In addition, the third splitter 512c is disposed in the first full array path, second full array path, third full array path, and fourth full array path. In the receive direction, the third splitter 512c may combine the joint first and second full array path and the joint third and fourth full array path into a joint first, second, third, and fourth full array path. The third additional phase shifter 510c is disposed in the joint first and second full array path on the segment side of the third splitter 512c. The third additional phase shifter 510c may adjust the phase of the combined first and second portions of the optical communications beam from the first and second segments 502a, 502b. The combined first and second portions may be adjusted such that the phase of the combined first and second portions is the same as the combined third and fourth portions of the optical communications beam from the third and fourth segments 502c, 502d.

At block 740, the method 700 may further include receiving, by the one or more processors, the one or more optical communications beams via one or more of the plurality of transceivers. The one or more processors 104 of the first optical communications terminal 102 may receive the one or more optical communications beams 20b via all of the plurality of segments 502a, 502b, 502c, 502d of the OPA at once or rather via the full array transceiver. For instance, referring to FIG. 5, the first segment 502a, the second segment 502b, the third segment 502c, and the fourth segment 502d may be used to receive one or more optical communications beams 20b via the full array transceiver 514. Using the one or more optical communication beams, the one or more processors 104 may establish a communication link with the remote optical communications terminal or transfer data.

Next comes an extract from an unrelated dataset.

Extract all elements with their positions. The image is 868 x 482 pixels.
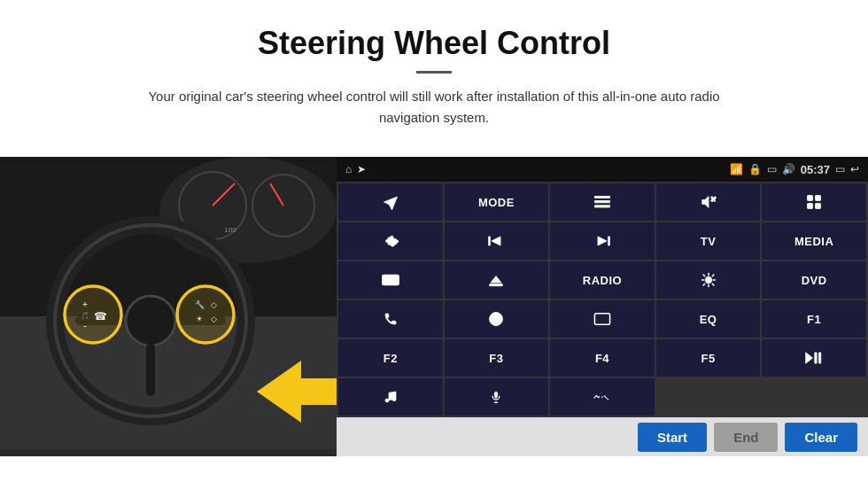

In another scenario, one or more of the plurality of segments of the segmented OPA architecture may function independently to transmit and receive optical communications beams.

For instance, all of the plurality of segments may be independently driven to each transmit one or more optical communications beams to a different remote optical communications terminal of a plurality of remote optical communications terminals. The individual segments of the segmented OPA architecture may transmit one or more optical communications beams to differing remote terminals at differing times or simultaneously. For example, for an optical communications terminal with four segments, each of the four segments may be independently driven to transmit one or more optical communications beams to a remote optical communications terminal or client device. In this regard, the optical communications terminal with four segments may transmit one or more optical communications beams to each of the four remote optical communications terminals or client devices. The optical communications terminal with four segments may transmit one or more optical communications beams to each of the four terminals at differing times or simultaneously. FIG. 8 illustrates an example method 800 of transmitting one or more optical communications beams. For example, at block 810, the plurality of phase shifters of the plurality of segments may be driven by one or more processors of a first optical communications terminal. In this regard, the one or more processors 104 of the first optical communications terminal 102 may separately drive each of the plurality of segments 502a, 502b, 502c, 502d. The plurality of segments 502a, 502b, 502c, 502d may be driven to achieve a plurality of desired pointing directions for each of the plurality remote optical communications terminals or client devices. In this regard, the one or more processors 104 may calculate a phase shift for each individual segment of the plurality of segments of the segmented OPA architecture to achieve the plurality desired pointing directions for the one or more optical communications beams 20a. For instance, the one or more processors 104 may determine a shift for each phase shifter in each of the segments of the segmented OPA architecture based on the desired pointing directions.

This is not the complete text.